Young Esme gurgled in the corner. Magrat hurried over to her and shook a rattle.

“Look at the pretty bunny rabbit,” she said, and darted back again.

There was whispering on the other side of the door. Then Nanny Ogg’s voice said, “It’s all right, dear, we’ve got them. You can open the door now. Lawks.”

Magrat rolled her eyes.

“Is that really you, Nanny?”

“That’s right, dear.”

“Thank goodness. Just tell me the joke about the old woman, the priest and the rhinoceros, then, and I’ll let you in.”

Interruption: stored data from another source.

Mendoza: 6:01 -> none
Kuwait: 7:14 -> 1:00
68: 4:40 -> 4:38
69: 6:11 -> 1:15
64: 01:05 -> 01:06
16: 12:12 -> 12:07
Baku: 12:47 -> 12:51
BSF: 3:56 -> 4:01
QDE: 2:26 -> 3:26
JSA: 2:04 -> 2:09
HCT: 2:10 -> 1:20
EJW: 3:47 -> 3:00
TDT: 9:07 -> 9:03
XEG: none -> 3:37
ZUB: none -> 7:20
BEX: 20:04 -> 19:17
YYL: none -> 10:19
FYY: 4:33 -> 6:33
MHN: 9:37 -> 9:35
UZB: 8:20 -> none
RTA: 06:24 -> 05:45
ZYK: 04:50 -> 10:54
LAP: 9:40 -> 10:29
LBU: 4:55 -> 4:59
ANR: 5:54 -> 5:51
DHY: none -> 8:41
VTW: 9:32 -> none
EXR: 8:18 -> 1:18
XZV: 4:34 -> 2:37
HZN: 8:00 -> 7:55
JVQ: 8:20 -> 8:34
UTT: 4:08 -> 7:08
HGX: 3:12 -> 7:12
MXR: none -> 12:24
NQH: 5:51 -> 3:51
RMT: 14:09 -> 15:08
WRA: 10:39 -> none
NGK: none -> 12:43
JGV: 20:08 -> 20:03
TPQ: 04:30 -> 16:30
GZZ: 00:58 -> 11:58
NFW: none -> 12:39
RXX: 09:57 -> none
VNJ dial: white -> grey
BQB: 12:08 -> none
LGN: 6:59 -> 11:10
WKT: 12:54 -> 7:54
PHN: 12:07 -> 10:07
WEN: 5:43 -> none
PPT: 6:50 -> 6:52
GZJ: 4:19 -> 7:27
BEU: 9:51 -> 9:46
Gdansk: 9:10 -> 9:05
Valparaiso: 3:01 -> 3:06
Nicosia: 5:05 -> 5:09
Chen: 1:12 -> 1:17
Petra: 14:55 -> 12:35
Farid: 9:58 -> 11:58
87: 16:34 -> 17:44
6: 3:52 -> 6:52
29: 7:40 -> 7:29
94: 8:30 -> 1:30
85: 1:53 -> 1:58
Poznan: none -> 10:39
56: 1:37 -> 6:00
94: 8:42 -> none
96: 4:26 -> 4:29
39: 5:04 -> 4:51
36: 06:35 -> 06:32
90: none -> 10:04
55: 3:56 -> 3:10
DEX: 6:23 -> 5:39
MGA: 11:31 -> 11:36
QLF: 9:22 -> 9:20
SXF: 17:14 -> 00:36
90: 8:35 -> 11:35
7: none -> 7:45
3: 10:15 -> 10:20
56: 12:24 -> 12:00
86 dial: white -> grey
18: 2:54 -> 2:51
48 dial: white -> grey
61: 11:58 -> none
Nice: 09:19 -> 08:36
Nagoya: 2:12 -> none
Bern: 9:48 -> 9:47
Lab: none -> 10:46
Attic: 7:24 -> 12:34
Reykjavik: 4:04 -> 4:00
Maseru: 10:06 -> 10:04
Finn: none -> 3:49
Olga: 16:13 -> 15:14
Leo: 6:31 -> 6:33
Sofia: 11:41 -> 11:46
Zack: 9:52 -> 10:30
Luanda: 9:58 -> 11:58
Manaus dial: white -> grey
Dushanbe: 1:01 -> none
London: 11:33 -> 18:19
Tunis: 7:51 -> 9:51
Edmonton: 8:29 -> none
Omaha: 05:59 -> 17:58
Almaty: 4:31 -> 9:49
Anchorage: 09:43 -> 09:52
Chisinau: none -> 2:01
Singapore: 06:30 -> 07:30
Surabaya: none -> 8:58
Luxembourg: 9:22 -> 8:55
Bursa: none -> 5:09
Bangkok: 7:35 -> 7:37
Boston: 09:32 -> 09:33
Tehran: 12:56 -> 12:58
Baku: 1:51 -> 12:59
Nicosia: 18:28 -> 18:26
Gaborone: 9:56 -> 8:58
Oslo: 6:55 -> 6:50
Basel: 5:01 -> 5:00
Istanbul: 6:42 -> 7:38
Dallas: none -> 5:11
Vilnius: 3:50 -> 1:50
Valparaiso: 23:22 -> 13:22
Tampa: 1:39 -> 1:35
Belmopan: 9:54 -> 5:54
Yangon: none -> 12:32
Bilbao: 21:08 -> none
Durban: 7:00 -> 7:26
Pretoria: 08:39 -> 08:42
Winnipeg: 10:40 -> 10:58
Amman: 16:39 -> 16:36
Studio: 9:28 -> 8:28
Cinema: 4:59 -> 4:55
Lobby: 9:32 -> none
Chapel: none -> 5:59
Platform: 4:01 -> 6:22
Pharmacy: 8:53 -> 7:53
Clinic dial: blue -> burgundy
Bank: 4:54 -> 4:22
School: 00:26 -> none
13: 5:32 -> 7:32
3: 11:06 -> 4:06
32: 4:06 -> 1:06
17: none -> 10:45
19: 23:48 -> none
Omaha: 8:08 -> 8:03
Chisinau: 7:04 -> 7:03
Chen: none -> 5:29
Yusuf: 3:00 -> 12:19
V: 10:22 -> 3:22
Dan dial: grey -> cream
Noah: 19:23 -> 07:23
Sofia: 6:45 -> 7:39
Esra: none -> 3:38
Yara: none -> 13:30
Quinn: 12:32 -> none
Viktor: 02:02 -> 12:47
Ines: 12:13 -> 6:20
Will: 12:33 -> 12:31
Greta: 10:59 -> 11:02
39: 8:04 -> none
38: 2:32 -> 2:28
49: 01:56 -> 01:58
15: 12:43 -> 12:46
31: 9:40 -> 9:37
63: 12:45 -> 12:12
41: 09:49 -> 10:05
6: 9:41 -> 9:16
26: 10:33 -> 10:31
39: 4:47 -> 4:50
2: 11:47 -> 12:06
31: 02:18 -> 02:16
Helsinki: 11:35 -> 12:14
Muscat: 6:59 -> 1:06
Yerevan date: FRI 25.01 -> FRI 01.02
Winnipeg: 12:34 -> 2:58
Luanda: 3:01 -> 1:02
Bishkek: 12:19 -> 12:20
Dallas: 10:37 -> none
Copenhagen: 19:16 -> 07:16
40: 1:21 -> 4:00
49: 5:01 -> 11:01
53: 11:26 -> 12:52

There was a pause, and some more whispering.

“I don’t think we’ve got time for that, dear,” said the voice.

“Ha ha, nice try,” said Magrat. “I’ve dropped one of you in the river! Who was it?”

After some silence the voice of the Count said: “We
thought
the Countess could persuade you to listen to reason.”

“Not in a jar she can’t,” said Magrat. “And I’ve got more jars if you want to try it again!”

“We had hoped that you would be sensible about this,” said the Count. “However…”

The door slammed back, pulling the bolts out of the wall.

Magrat grabbed the baby and stepped backward, her other hands raised.

“You come near me and I’ll stab you with this!” she shouted.

“It’s a teddy bear,” said the Count. “I’m afraid it wouldn’t work, even if you sharpened it.”